- Developer(s): BRAM
- Publisher(s): BRAM Romox
- Designer(s): Mike Edwards
- Platform(s): Atari 8-bit
- Release: 1982
- Genre(s): Shoot 'em up
- Mode(s): Single-player, multiplayer

= Attack at EP-CYG-4 =

1982 video game

Attack at EP-CYG-4 is a shoot 'em up video game created by Mike Edwards for Atari 8-bit computers and published by his company BRAM, Inc. in 1982. It allows two players to cooperatively control the action against a computer enemy, in a fashion similar to Synapse Software's Survivor, also released in 1982. EP-CYG-4 was the first of Edwards' game efforts, and its success led to the creation of Zombies, which was published by Electronic Arts as Realm of Impossibility.

==Gameplay==
The player's ship, looking like a flying saucer, moves in the eight cardinal directions of the Atari joystick. Moving along with the saucer is a targeting crosshairs. When the fire button is pressed, the saucer stops moving and the joystick instead controls the location of the crosshair, allowing it to be moved about the screen while the ship rapidly fires the "lyso-blast" weapon in that direction. The ship is also equipped with shields that protect it from enemy fire, which are active whenever the weapon is not being fired. In two-player mode the first player controls the motion and the shields, which are no longer continuous, while the second controls the crosshairs, allowing simultaneous movement and firing in different directions.

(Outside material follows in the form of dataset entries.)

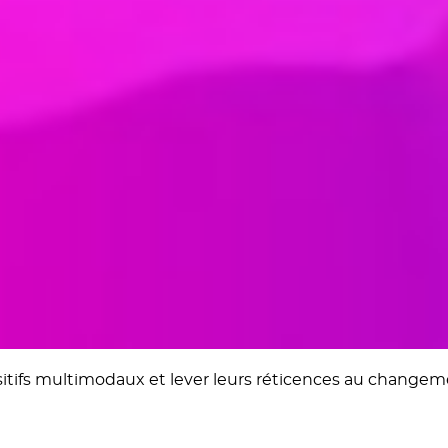
s multimodaux et lever leurs réticences au changement. 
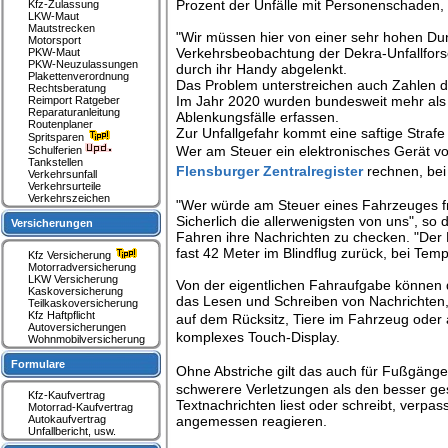
Prozent der Unfälle mit Personenschaden, 
Kfz-Zulassung
LKW-Maut
Mautstrecken
"Wir müssen hier von einer sehr hohen Dunk
Motorsport
Verkehrsbeobachtung der Dekra-Unfallfors
PKW-Maut
PKW-Neuzulassungen
durch ihr Handy abgelenkt.
Plakettenverordnung
Das Problem unterstreichen auch Zahlen d
Rechtsberatung
Im Jahr 2020 wurden bundesweit mehr als 4
Reimport Ratgeber
Reparaturanleitung
Ablenkungsfälle erfassen.
Routenplaner
Zur Unfallgefahr kommt eine saftige Strafe
Spritsparen
Wer am Steuer ein elektronisches Gerät vo
Schulferien
Tankstellen
Flensburger Zentralregister
rechnen, be
Verkehrsunfall
Verkehrsurteile
Verkehrszeichen
"Wer würde am Steuer eines Fahrzeuges fr
Sicherlich die allerwenigsten von uns", so
Versicherungen
Fahren ihre Nachrichten zu checken. "Der 
fast 42 Meter im Blindflug zurück, bei Temp
Kfz Versicherung
Motorradversicherung
LKW Versicherung
Von der eigentlichen Fahraufgabe können d
Kaskoversicherung
das Lesen und Schreiben von Nachrichten,
Teilkaskoversicherung
Kfz Haftpflicht
auf dem Rücksitz, Tiere im Fahrzeug oder
Autoversicherungen
komplexes Touch-Display.
Wohnmobilversicherung
Formulare
Ohne Abstriche gilt das auch für Fußgäng
schwerere Verletzungen als den besser ge
Kfz-Kaufvertrag
Textnachrichten liest oder schreibt, verpas
Motorrad-Kaufvertrag
Autokaufvertrag
angemessen reagieren.
Unfallbericht, usw.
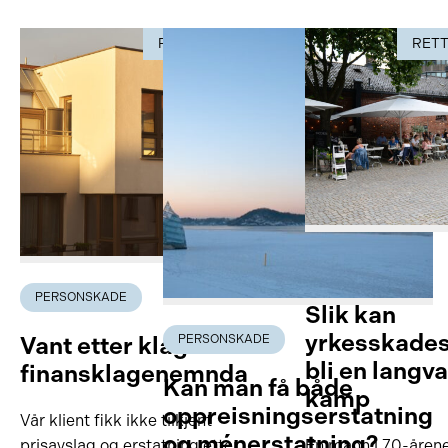
RETTSSAK
RETTSSAK
RET
PERSONSKADE
PERSONSKADE
Slik kan
yrkesskade
Vant etter klage til
PERSONSKADE
bli en langva
finansklagenemnda
Kan man få både
kamp
oppreisningserstatning
Vår klient fikk ikke tilkjent
og ménerstatning?
prisavslag og erstatning etter
En mann i 70-åren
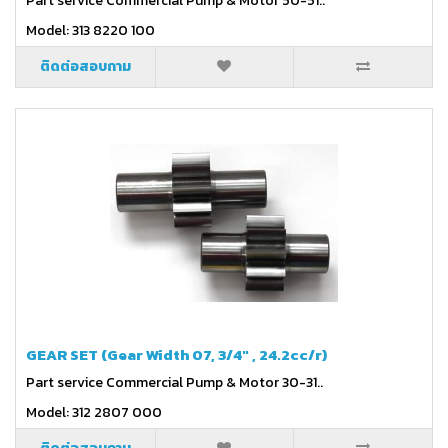
Part service Commercial Pump & Motor 50-51..
Model: 313 8220 100
ติดต่อสอบถาม
GEAR SET (Gear Width 07, 3/4" , 24.2cc/r)
Part service Commercial Pump & Motor 30-31..
Model: 312 2807 000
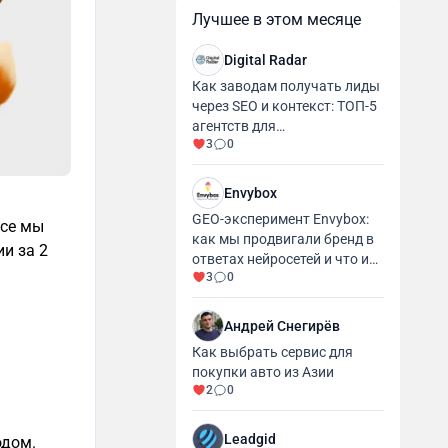
Лучшее в этом месяце
Digital Radar
Как заводам получать лиды
через SEO и контекст: ТОП-5
агентств для
3
0
промышленности и
производства
Envybox
GEO-эксперимент Envybox:
йсе мы
как мы продвигали бренд в
и за 2
ответах нейросетей и что из
3
0
этого вышло
Андрей Снегирёв
Как выбрать сервис для
покупки авто из Азии
2
0
Leadgid
одом.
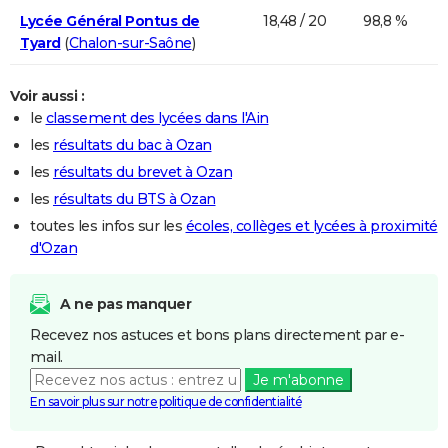
Lycée Général Pontus de
18,48 / 20
98,8 %
Tyard
(
Chalon-sur-Saône
)
Voir aussi :
le
classement des lycées dans l'Ain
les
résultats du bac à Ozan
les
résultats du brevet à Ozan
les
résultats du BTS à Ozan
toutes les infos sur les
écoles, collèges et lycées à proximité
d'Ozan
A ne pas manquer
Recevez nos astuces et bons plans directement par e-
mail.
Je m'abonne
En savoir plus sur notre politique de confidentialité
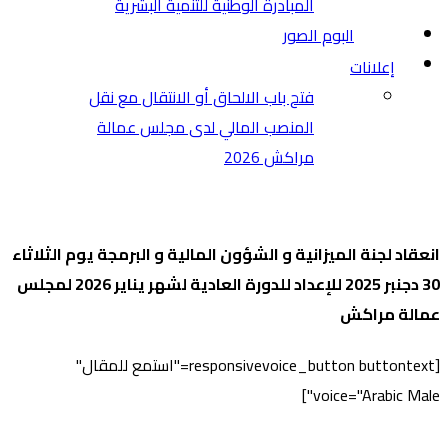
المبادرة الوطنية للتنمية البشرية
البوم الصور
إعلانات
فتح باب الالحاق أو الانتقال مع نقل
المنصب المالي لدى مجلس عمالة
مراكش 2026
انعقاد لجنة الميزانية و الشؤون المالية و البرمجة ​يوم الثلاثاء
30 دجنبر 2025 للإعداد للدورة العادية لشهر يناير 2026 لمجلس
عمالة مراكش
[responsivevoice_button buttontext="استمع للمقال"
voice="Arabic Male"]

The ship appears on the right side of the display and is normally moved by the player toward the left. When the ship reaches the left side of the screen, the action stops and the display is redrawn to show another "sector", placing the ship at the right side again (a style of game later referred to as flip screen). Moving off the right side causes the ship to wrap around to the left again, as opposed to returning to the previous sector.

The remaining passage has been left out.